Itulah sebuah kearifan lokal di Ranah Minang, sebuah falsafah hidup yang berlandaskan akal dan iman, yang berpijak pada sunatullah dan tuntunan Al-Qur’an.
“Alam takambang jadi guru”..
“Indak lakang di paneh, indak lapuak di hujan”.
Dari dahulu sampai kini, tak henti, berlaku turun temurun.

Lihatlah sekeliling kita,
Nagari Gunuang yang indah ini,
mancaliak ka mudiak, tampak puncak gunuang Marapi.
Mancaliak ka arah Barat ado Gunuang Singgalang nan manjulang.
Mancaliak dari sabalah ateh tampak danau Singkarak yang menyimpan ikan bilih, yang hanya satu-satunya di dunia, endemik di danau Singkarak.

Ini lah kampuang kito,
Gunuang Sajati,
gunuang sansai bakuliliang,
jo hutan badaun rimbun,
dari mudiak ka ilie tak berhenti aie mangalie.
Tahampa sawah-sawah,
dari bukik ka lambah-lambah,
bapamatang- bajanjang-janjang.
Ado mato aie bula’an di Sigando,
ado mato air di ikue lubuak dan tempat lain.
Airnya bersih bening tak perlu disaring.

Subhanallah, demikian besar anugerah Allah yang tercurah bagi kita urang nagari Gunuang. Dibandingkan dengan wilayah di belahan lain di muka bumi, yang kering kerontang, Nagari Gunuang tak lain adalah sebuah Surga yang terhampar di muka bumi, yang diperuntukkan oleh Allah bagi kita urang nagari Gunuang. Allah telah memelihara kesuburan tanah kita dengan muntahan abu vulkanik Gunung Marapi. Hutan-hutan lebat di lereng gunung Marapi berjasa menyimpan air tanah bagi kehidupan kita dan sawah kita.

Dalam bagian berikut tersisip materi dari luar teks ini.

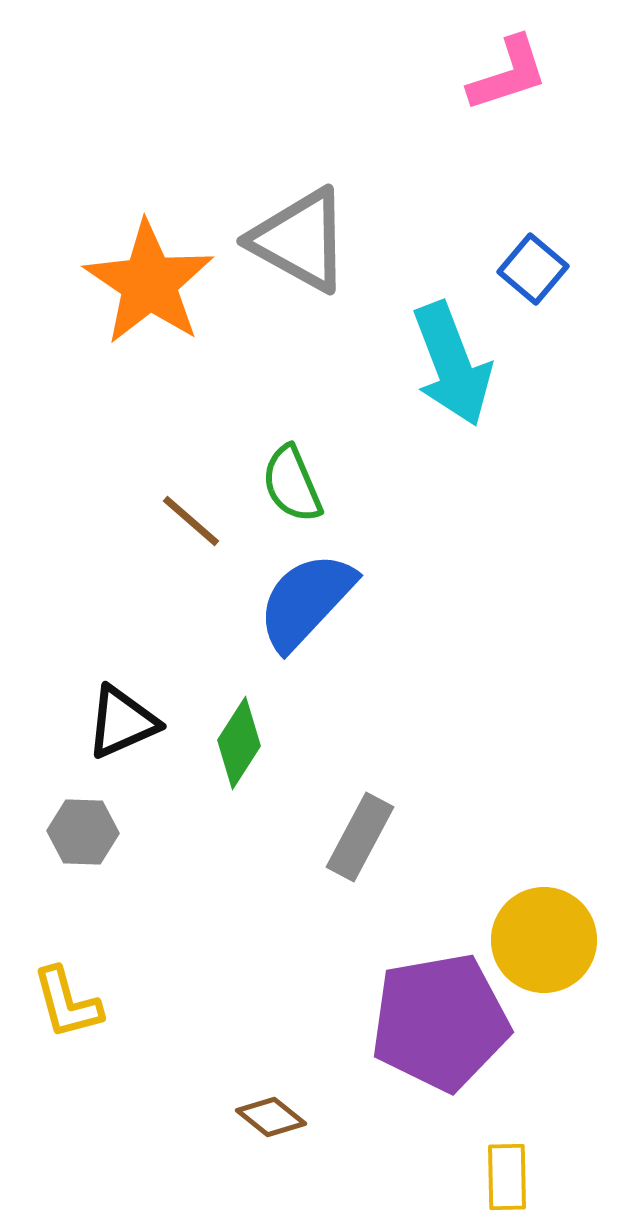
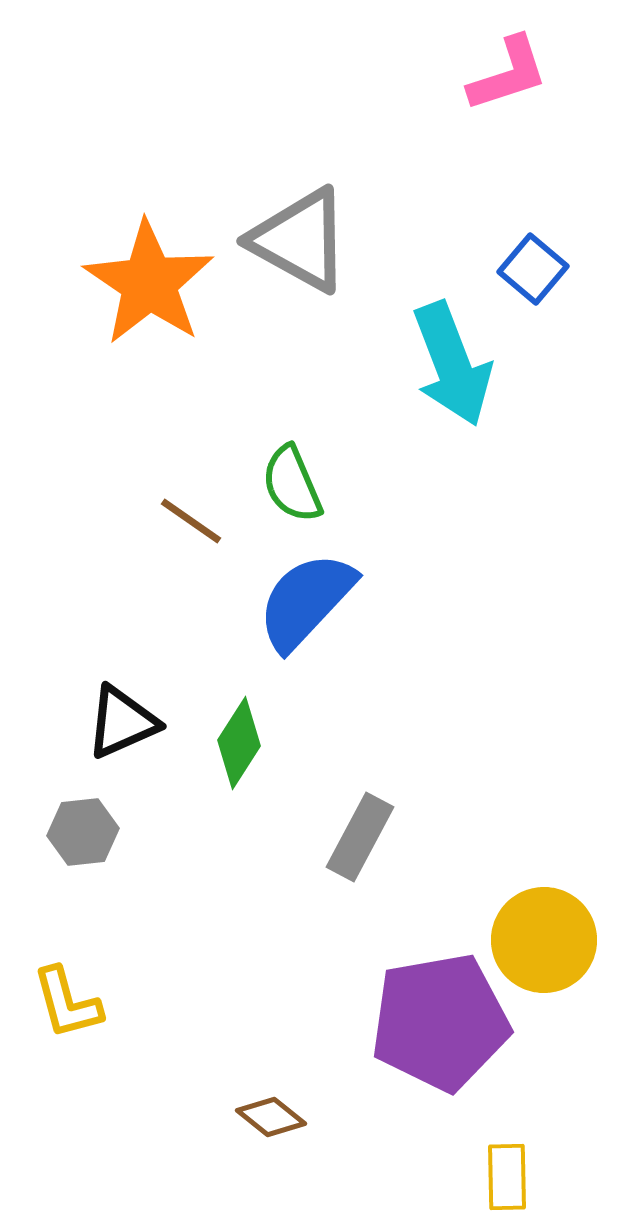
brown line: rotated 6 degrees counterclockwise
gray hexagon: rotated 8 degrees counterclockwise
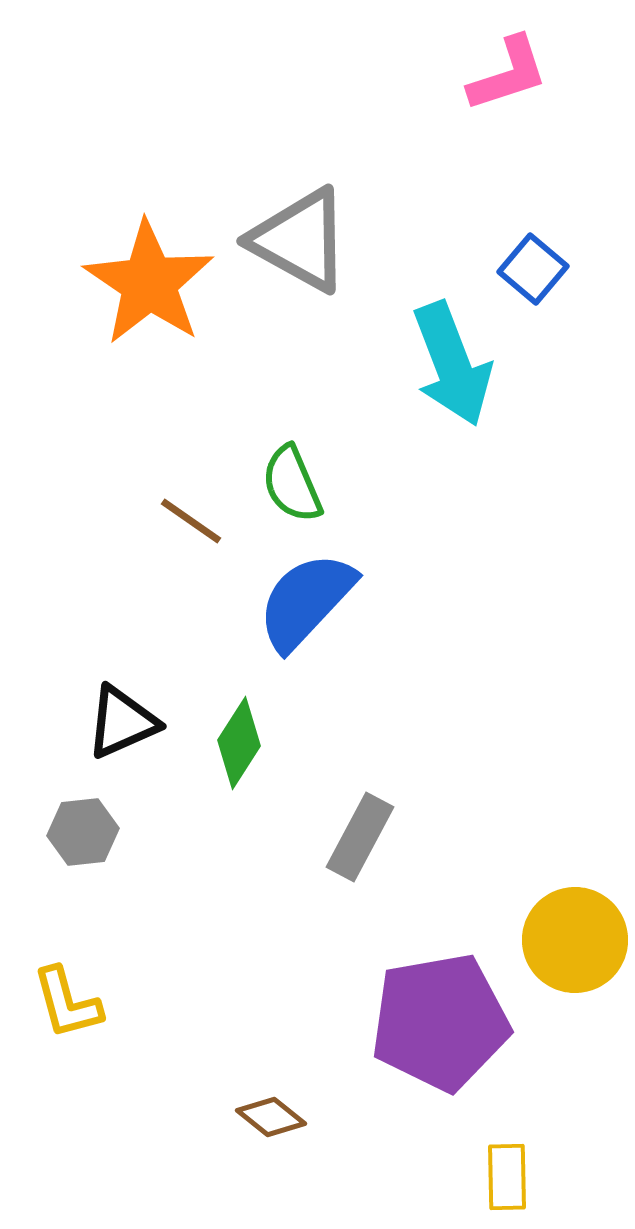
yellow circle: moved 31 px right
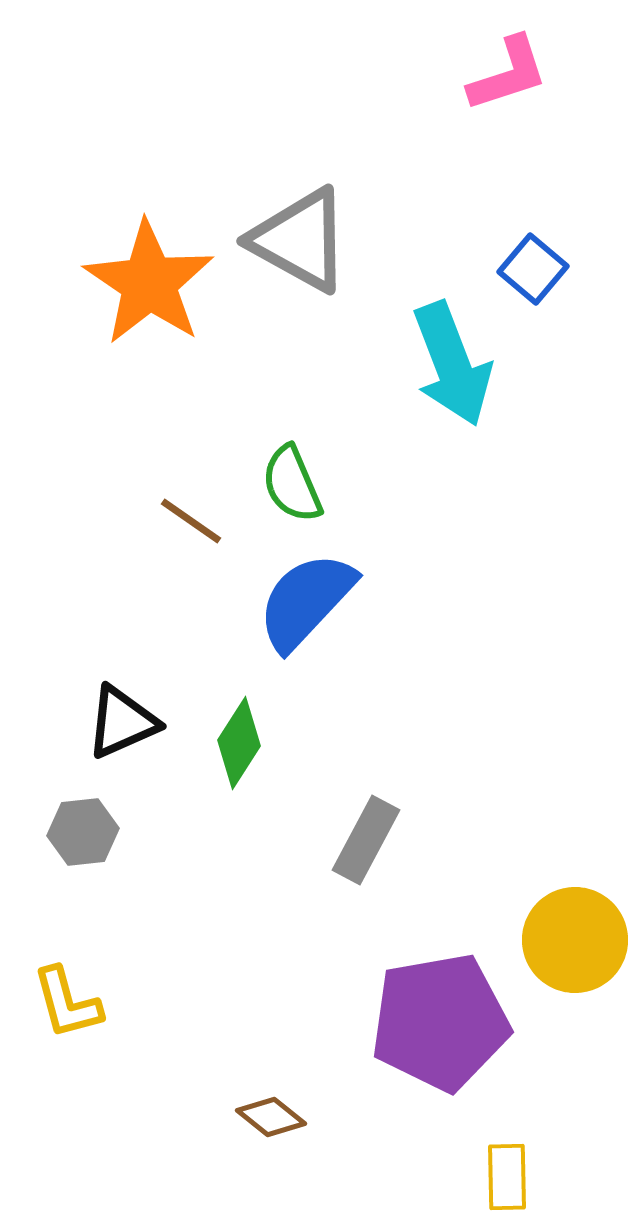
gray rectangle: moved 6 px right, 3 px down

Kalau pun ada sesekali gempa vulkanik, tak lain agar kita selalu mengingat Allah, bahwa Allah lah pemilik alam semesta, kita diingatkan agar selalu menjalankan perintahNya dan menghindari larangan-Nya, agar supaya kita terhindar dari kemurkaan-Nya. Jadi, sangat beralasan bagi kita untuk selalu merenungkan firman Allah dalam surat Ar-rahman yang berulang-ulang dikatakan-Nya::

*_Fabiayalaa irabbikumaa tukazibaan_*
(Maka nikmat Tuhan kamu yang manakah yang kamu dustakan?)

*Kehadiran surau di ranah Minang adalah suatu kearifan lokal lain, yang diwariskan oleh niniek mamak kita, yang perlu kita pelihara.*

Di setiap nagari di Minangkabau, sebagai contoh saja, di Nagari Gunuang kita mengetahui, ada surau di Sigando, ada surau di Gantiang, ada surau di simpang Lubuak, ada di surau Ngalau atau ditempat lainnya.

Dahulu, beberapa puluh tahun yang lalu, tidak ada seorang anakpun disuatu kampung yang tidak belajar mengaji di surau.

Semua anak-anak, siang hari belajar di sekolah umum, malam hari belajar mengaji di surau. 7 hari dalam seminggu tanpa hari libur.  Pada setiap akhir minggu mengadakan panggung gembira, dengan bernyanyi dan latihan berpidato.  Anak-anak laki-laki yang sudah baliq, oleh ibunya diperintahkan untuk tidur di surau. Bersama sama dengan teman sebaya.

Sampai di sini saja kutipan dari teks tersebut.